Foam rollers work by placing the affected body part on top, and then using your body weight and gravity to apply pressure through the soft tissue. They are generally more effective for muscle groups on the back side of the legs, but can also be used on the quadriceps in the thigh or the small muscles alongside the shin. Used frequently, rollers also provide a gentle upper body workout, because you are constantly propping yourself on hands or elbows with varying amounts of force to control the degree of pressure in the legs.
Key Guidelines For Safe And Successful Rolling
Stay within your pain threshold. Foam rolling causes discomfort in the targeted tissue – and while a little bit of pain is good, getting too masochistic can actually cause more damage. Start out gently, and apply more body weight pressure only as you can tolerate it.
Roll the entire length of tissue you are targeting, even if your soreness is in a small area. For the lower legs, a good guideline is to roll from the joint below the sore spot to the joint above it. Rolling the whole tissue ensures that you hit the full range of tight fibers; if you only focus on one spot, you might end up simply pushing the knot to a different area of the tissue.

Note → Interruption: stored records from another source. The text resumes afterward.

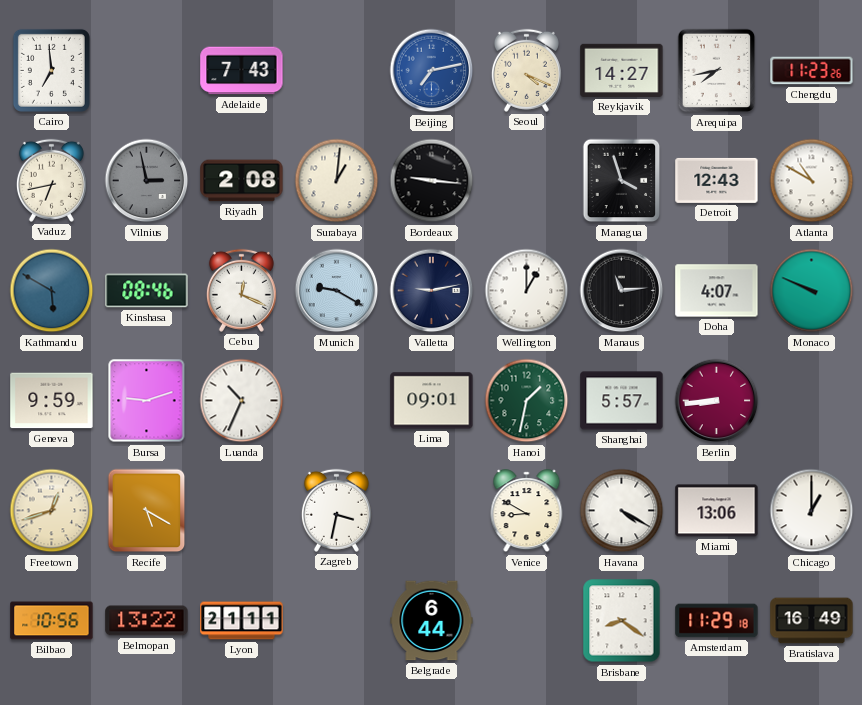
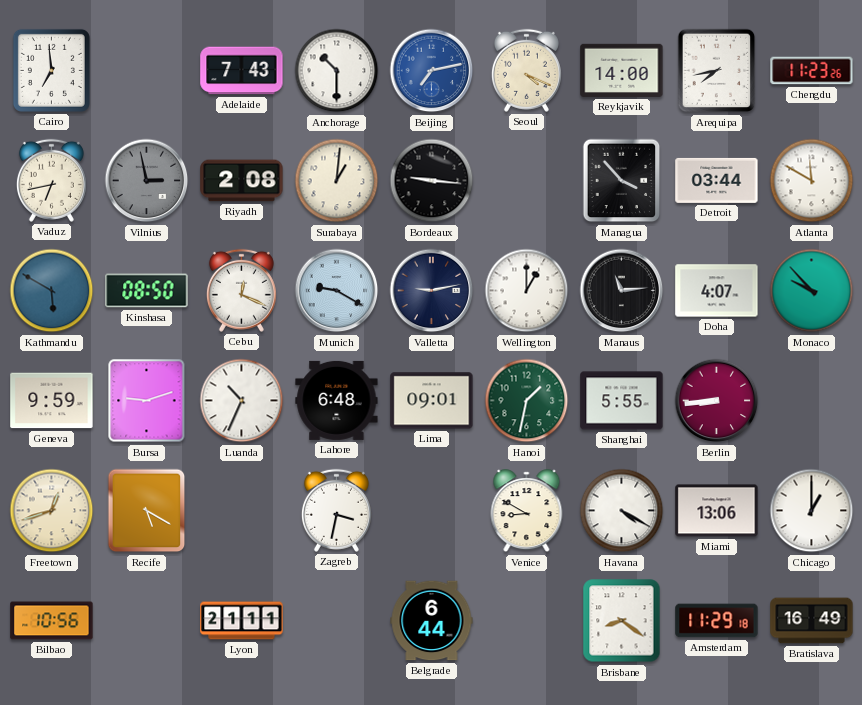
Anchorage: none -> 10:30
Reykjavik: 14:27 -> 14:00
Managua: 3:57 -> 3:53
Detroit: 12:43 -> 03:44
Atlanta: 10:50 -> 11:50
Kinshasa: 08:46 -> 08:50
Monaco: 9:49 -> 9:53
Lahore: none -> 6:48
Shanghai: 5:57 -> 5:55
Belmopan: 13:22 -> none
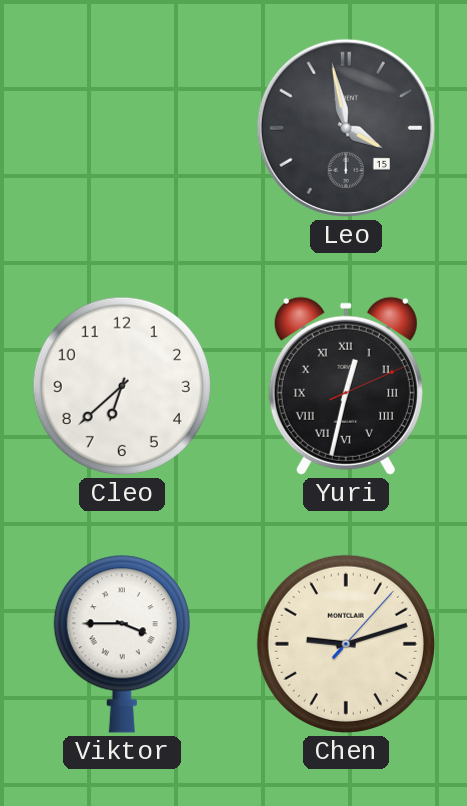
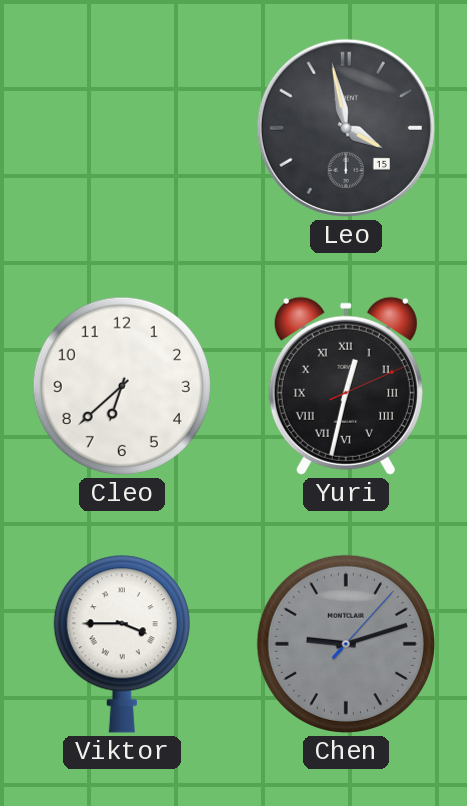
Chen dial: cream -> grey
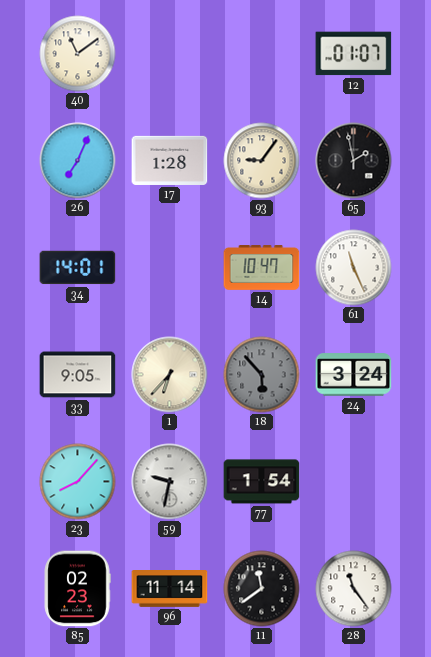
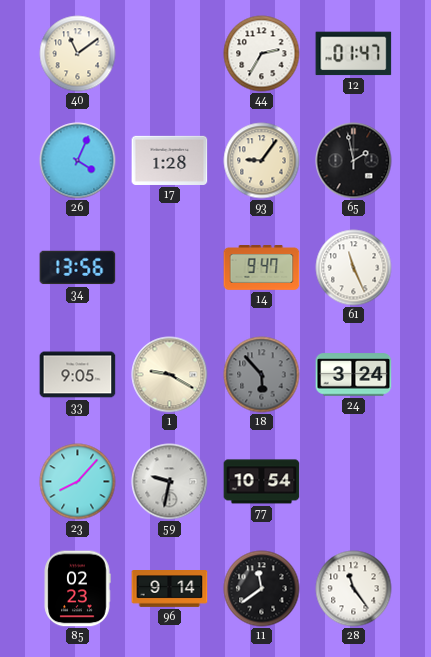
44: none -> 2:35
12: 01:07 -> 01:47
26: 7:04 -> 4:04
34: 14:01 -> 13:56
14: 10:47 -> 9:47
1: 6:37 -> 9:20
77: 1:54 -> 10:54
96: 11:14 -> 9:14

Spend more time going back and forth across any particularly painful or stiff areas – 30 to 60 seconds is ideal – before continuing to roll the rest of the tissue.
Stretch the targeted muscles after foam rolling.
You can target some commonly tight areas with a foam roller by doing the following:
This is the central, deeper muscle below the larger medial and lateral calf muscles. From a seated position with your legs straight, prop one leg on the roller just above the heel, and slowly roll your way up to the knee joint while keeping your toes pointed upright. For more pressure, you can cross your non-rolling leg on top of the one being rolled.
The large muscles of the calf are aligned slightly to either side of the lower leg midline – so to target these, copy the soleus stretch but rotate your toes slightly outward or inward while rolling.
Sit with one leg resting on the roller right at the knee joint and your other leg bent at the knee with your foot resting on the ground. Place your palms on the floor behind you. Push with your arms and your grounded foot to slowly roll upward from the knee to the buttocks.
Gluteus And Piriformis
Sit with both hips on top of the roller and your palms on the ground behind you. Cross one foot over the opposite knee, and rotate your hips about halfway towards the side that is still on the roller – for example, if you lift your right foot up, roll to the left. Use your arms and torso muscles to roll the large muscle groups. Experiment with different degrees of hip rotation to target different areas of the muscle.
Prop yourself in a sideways plank position, resting on one elbow and with the foam roller under your hip. Bend and rotate your top knee so the foot rests on the ground. Roll downward, all the way toward the knee, using your arms and top leg to maneuver.